Na Bíblia Católica, “A Profecia de Baruc” é formada por 6 capítulos, último entitulado “Epístola de Jeremias” não pertence propriamente ao livro. A Profecia abre com uma introdução histórica (1: 1-14), estabelece primeiro (versos 1-2) que o livro foi escrito por Baruc na Babilónia, 5 anos após Jerusalém ter sido queimada pelos Caldeus. Em seguida (versos 3-14) deixa claro que foi lido na presença do Rei Jeconias e de outros em exílio na Babilônia, o  que resultou em efeitos benéficos. A primeira parte do corpo do livro (1:15; 3:8) contém a confissão dos pecados que os levaram ao exílio (1:15-2:5; 2:6-13), juntamente com uma prece a Deus para o perdão do Seu povo (2:14; 3:8). Enquanto a primeira parte é muito parecida com o Livro de Daniel (Daniel 9:4-19), a segunda parte de Baruc (3:9; 4:4) se assemelha à passagens em Jó 28, 38. É um belo louvor à Sabedoria Divina, que não se encontra em nenhum outro lugar a não ser na Lei dada a Israel; somente com o disfarce da Lei é que a Sabedoria apareceu no mundo e se tornou acessível ao homem, o que leva, portanto, Israel a provar novamente sua fidelidade a Lei. A última sessão do Livro de Baruc se estende de 4:5 até 5:9. É formada de 4 odes, cada um começando com a expressão “Tenha coragem” (ou “Tenha melhor animo” dependendo da tradução) (4:5, 21, 27, 30), e com um salmo muito semelhante ao décimo primeiro Salmo apócrifo de Salomão (4:36; 5:9). O capítulo 6 apresenta, como apêndice, todo o livro “A Epistola de Jeremias”, enviada pelo profeta “para aqueles que foram levados cativos à Babilónia” por Nabucodonosor. Devido aos seus pecados, os judeus foram levados para a Babilónia onde deveriam permanecer “ali muitos anos, e largos tempos, até sete gerações”. Naquela cidade herege deveriam testemunhar a bela adoração dada aos “deuses de ouro, e de prata, e de pedra, e de madeira”, mas nunca deveriam se conformar com aquilo. Todos esses deuses, demonstrado com vários argumentos, são impotentes e perecíveis, obras da mão de homens, eles não podem fazer nem mal nem bem, assim eles não são deuses de jeito algum.
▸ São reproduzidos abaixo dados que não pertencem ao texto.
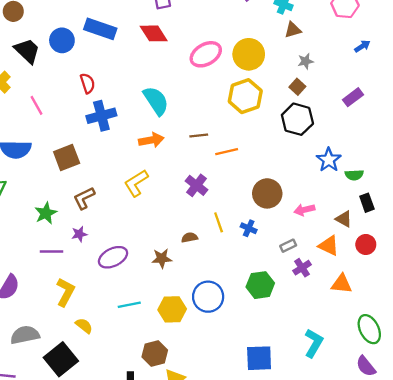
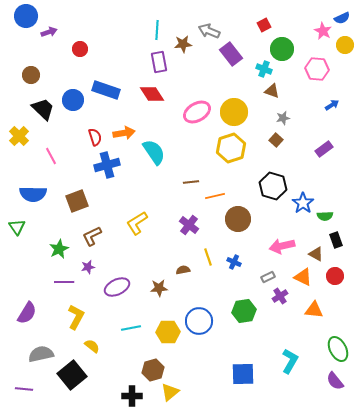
brown triangle: (293, 30) -> (272, 91), turned 35
black hexagon: (297, 119) -> (273, 186), moved
orange arrow: (151, 140) -> (124, 133), moved
brown circle: (267, 193) -> (238, 219), moved
pink arrow: (304, 210) -> (282, 246), size x1.4

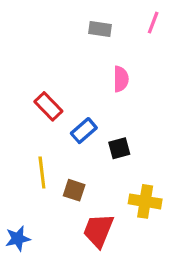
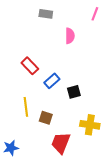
gray rectangle: (100, 29) -> (46, 14), moved
pink semicircle: (121, 79) -> (70, 36), moved

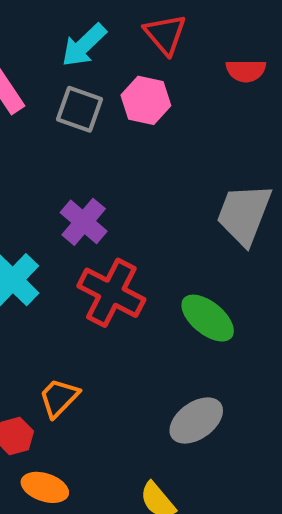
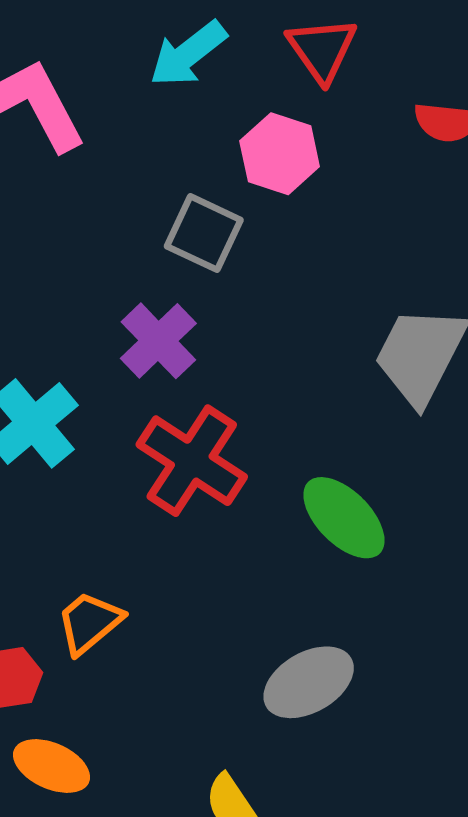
gray square: (80, 109) -> (204, 233), moved

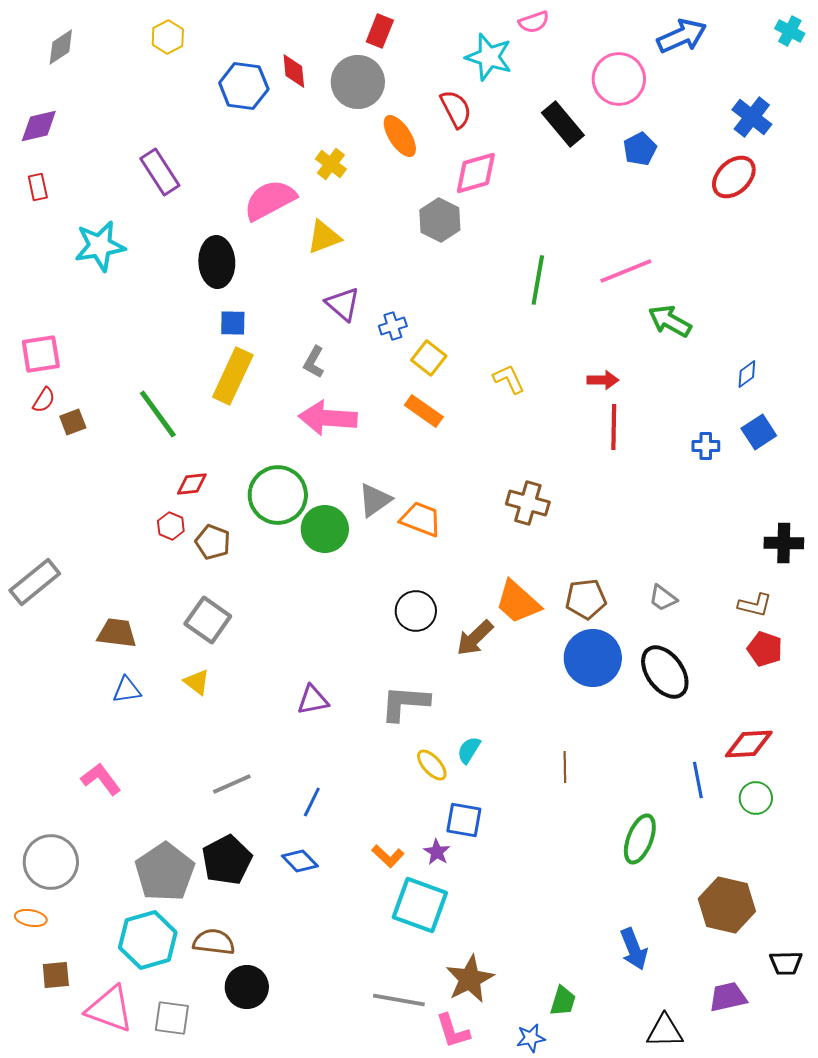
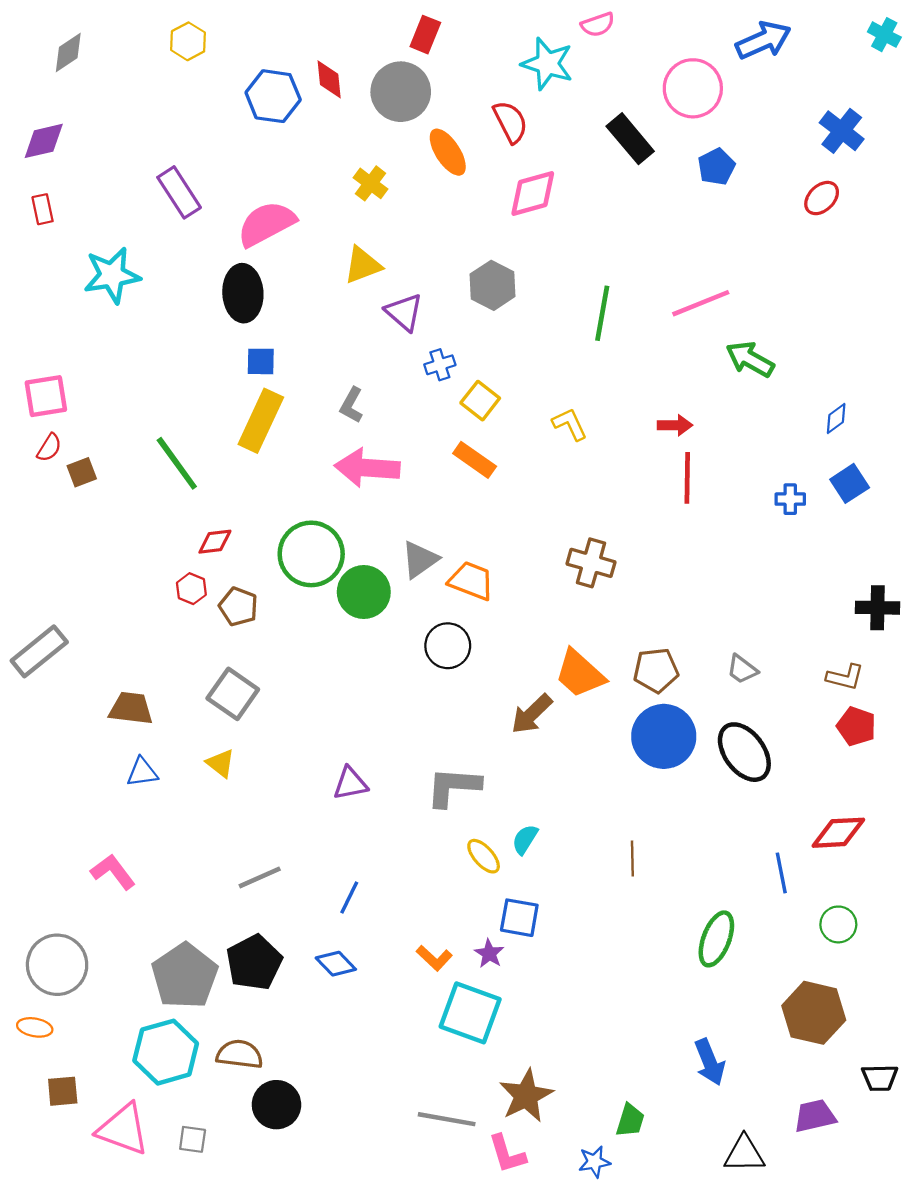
red ellipse: (734, 177) -> (822, 198), size x0.7
pink semicircle: (270, 200) -> (266, 224), moved
gray hexagon: (440, 220) -> (492, 285), moved
purple triangle: (343, 304) -> (404, 312), moved
black circle: (416, 611) -> (448, 646), moved
green circle: (756, 798) -> (838, 924), moved
gray square: (172, 1018) -> (193, 1139), size x0.7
É certo que o sexto capítulo de Baruc é distinto do resto da obra. Além do título especial, “A Epistola de Jeremias”, o estilo e conteúdo provam se tratar de um escrito independente da Profecia de Baruc. Em alguns manuscritos gregos Baruc não tem a “Epístola”, em outros, entre os melhores, ela está separada do Livro de Baruc e é apresentada imediatamente depois de Lamentações de Jeremias. O fato de o sexto capítulo de Baruc levar o título de “Epistola de Jeremias” tem sido entendido, e ainda é por muitos, o motivo definitivo de que o grande profeta é o autor. É também instigante a vívida e precisa descrição do esplendido, mas infame, culto aos deuses babilónicos em Baruc, feita pelo escrito tradicional, em Jeremias 13:5-6, provavelmente se referindo a dupla jornada de Jeremias ao Eufrates. Finalmente, afirma-se que um certo número de características hebraicas podem ser reconhecidas, levando a um original hebraico. Contrário a esta visão tradicional, a maioria dos críticos contemporâneos argumenta que o estilo grego de Baruc prova que ele foi originalmente escrito em grego e não em hebraico, consequentemente, Jeremias não seria o autor da Epístola com seu nome. Por causa disso e por outras razões observadas no estudo do conteúdo de Baruc, eles acreditam que São Jeronimo estava decididamente correto quando descreveu como uma pseudoepígrafe, ou seja, escrita com um nome falso. No entanto, um importante estudo do Canon das Sagradas Escrituras prova que, a despeito das contestações dos protestantes, Baruc 6 sempre foi reconhecido pela Igreja como um livro inspirado.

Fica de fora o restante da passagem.